Is there such a thing?

A way it might be used:

Many locations have forms that post to http://www.example.com/wally/app/receiver.aspx

Managements decides they want a cleaner URL and there is no reason to pretend you are using aspx (you didn't really think I was using aspx for that did you?)

They say it should be http://example.com/receiver

Easy enough! Just put a 301 redirect. No need to update all those forms that exist all over..,, but wait.. You can't do that for POST.

Perhaps you can receive and handle the request and then re-wri开发者_开发问答te the URL without causing a subsequent request? Perhaps this will not strip the www (cross domain), but can it shorten the pathname like that without a separate request?

Even in GET requests, this would indeed be a performance boost if one could re-write the URL and send the response body at the same. Can this be done?


  1. You cannot send content to user and do 301/302 etc redirect at the same time -- browser interprets the HTTP Response code and acts accordingly to the code received. If 301/302 -- it will do redirect, if 200 -- will display it to the customer.

  2. Is there such thing as a HTTP URL re-write without 301 or 302 redirect?

    Yes -- it's called rewrite (internal redirect). For example -- customer requests http://example.com/receiver.

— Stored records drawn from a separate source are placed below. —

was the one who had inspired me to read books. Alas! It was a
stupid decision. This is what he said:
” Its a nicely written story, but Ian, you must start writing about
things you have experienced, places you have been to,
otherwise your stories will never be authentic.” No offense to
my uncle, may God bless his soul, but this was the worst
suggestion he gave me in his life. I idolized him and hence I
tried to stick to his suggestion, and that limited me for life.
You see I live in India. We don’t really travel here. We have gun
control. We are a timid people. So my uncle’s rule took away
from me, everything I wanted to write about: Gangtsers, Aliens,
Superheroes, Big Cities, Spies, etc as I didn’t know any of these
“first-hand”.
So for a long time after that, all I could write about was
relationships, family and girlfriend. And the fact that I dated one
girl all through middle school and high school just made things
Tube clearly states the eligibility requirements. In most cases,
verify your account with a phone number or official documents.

You rewrite URL to point to /wally/app/receiver.aspx (e.g. RewriteRule ^receiver$ /wally/app/receiver.aspx [L] -- that's if you have an Apache, which you most likely not (considering receiver.aspx)). This will do internal redirect when URL remains unchanged in browser address bar (works fine with POST and GET methods).

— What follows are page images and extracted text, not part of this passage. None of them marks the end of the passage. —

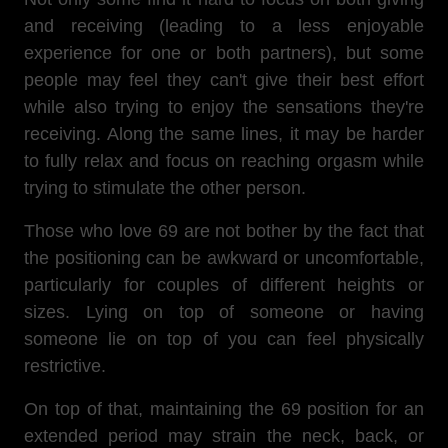
and receiving (leading to a less enjoyable
experience for one or both partners), but some
people may feel they can't give their best effort
while also trying to enjoy the sensations they're
receiving. Along the same lines, it may be harder
to fully relax and focus on reaching orgasm while
trying to stimulate the other person.
Those who love 69 are not bother by the fact that
the positioning can be awkward or uncomfortable,
particularly for couples of different heights or
sizes. Lying on top of someone or having
someone lie on top of you can feel physically
restrictive.
On top of that,
maintaining the 69 position for an
extended period may strain the neck, back, or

Well, I guess rewriting url suggested by LazyOne is not the answer to the question as he himself states that

This will do internal redirect when URL remains unchanged in browser address bar

(http://www.example.com/wally/app/receiver.aspx). Still, the question asks for

(...) it should be http://example.com/receiver

I think the solution is to redirect old url to the new one using 307 status code introduced in RFC 2616. User agents which handle version 1.1 of HTTP protocol (I guess all popular browsers for some time now) should make the new request using the same http method (POST in this case) as in the original request.